Tuesday, October 21, 2014

WHO articles seem to self-contradict on the 21-day Ebola incubation period

The World Health Organization is still saying that the official incubation period for Ebola is 2 to 21 days, despite the idea that it takes 42 days for a country to be declared Ebola-free.  The basic link is here
However, in another link , WHO explains the “42 days” concepts for countries, and suggests that there is an asymptotic drop off of probability of disease after 21 days.  Symptoms are still possible, if unlikely after 21 days.   One concern is that low exposures might lead to longer incubations.

There are also some reports that some, perhaps many, people in west Africa develop protective antibodies without ever becoming ill, and that milder cases or low-symptom cases may actually occur naturally. 

An important advance would be the ability to detect infection before symptoms with very low virus loads, perhaps by detecting infected monocytes, or maybe with some sort of “Andraka test” (the medical equivalent of a “Turing test”).  With HIV, Western Blot was more effective than Elisa in detecting early infection back in the 1980s.  The same idea might work here.  Patients (usually health care workers or possibly family caregivers) with early infection could be aggressively treated with anti-viral drugs to prevent symptoms.  Could this work? 

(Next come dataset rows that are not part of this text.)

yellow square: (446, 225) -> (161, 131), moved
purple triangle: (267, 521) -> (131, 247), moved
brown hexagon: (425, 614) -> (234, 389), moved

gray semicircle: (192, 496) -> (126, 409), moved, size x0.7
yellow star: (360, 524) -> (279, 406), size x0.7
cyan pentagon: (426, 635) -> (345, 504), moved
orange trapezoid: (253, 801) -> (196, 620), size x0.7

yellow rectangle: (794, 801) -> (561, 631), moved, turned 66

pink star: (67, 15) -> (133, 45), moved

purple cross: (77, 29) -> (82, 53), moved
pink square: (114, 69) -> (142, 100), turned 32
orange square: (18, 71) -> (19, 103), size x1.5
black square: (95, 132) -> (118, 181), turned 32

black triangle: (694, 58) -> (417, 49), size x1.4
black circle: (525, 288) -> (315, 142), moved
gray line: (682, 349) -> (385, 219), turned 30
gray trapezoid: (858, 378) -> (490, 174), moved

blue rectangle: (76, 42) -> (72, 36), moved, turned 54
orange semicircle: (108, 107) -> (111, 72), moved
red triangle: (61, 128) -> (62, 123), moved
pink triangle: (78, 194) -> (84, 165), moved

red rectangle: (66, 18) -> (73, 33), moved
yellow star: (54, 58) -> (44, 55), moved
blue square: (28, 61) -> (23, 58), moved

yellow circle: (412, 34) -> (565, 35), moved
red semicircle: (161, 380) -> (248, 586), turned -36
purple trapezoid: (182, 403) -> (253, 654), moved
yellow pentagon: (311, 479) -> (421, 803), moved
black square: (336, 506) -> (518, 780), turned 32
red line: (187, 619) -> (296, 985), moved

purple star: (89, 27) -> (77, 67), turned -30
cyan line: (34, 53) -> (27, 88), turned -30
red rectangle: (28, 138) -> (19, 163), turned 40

As soon as a vaccine is available, it should be given to health care workers and to residents of West Africa first.  

Richard Preston, author of "The Hot Zone" in the 1990s, has explained how the virus mutates quickly, but so far the diagnostic tests seems to be keeping up with it.
The US government now plans to require travelers from West Africa to land at one of five airports with medical screening, which seems porous.  Should VISAs be revoked temporarily?  I think a modified travel ban could work in the short run until the epidemic has crested.  

Wikipedia attribution link for Ebola epidemic map.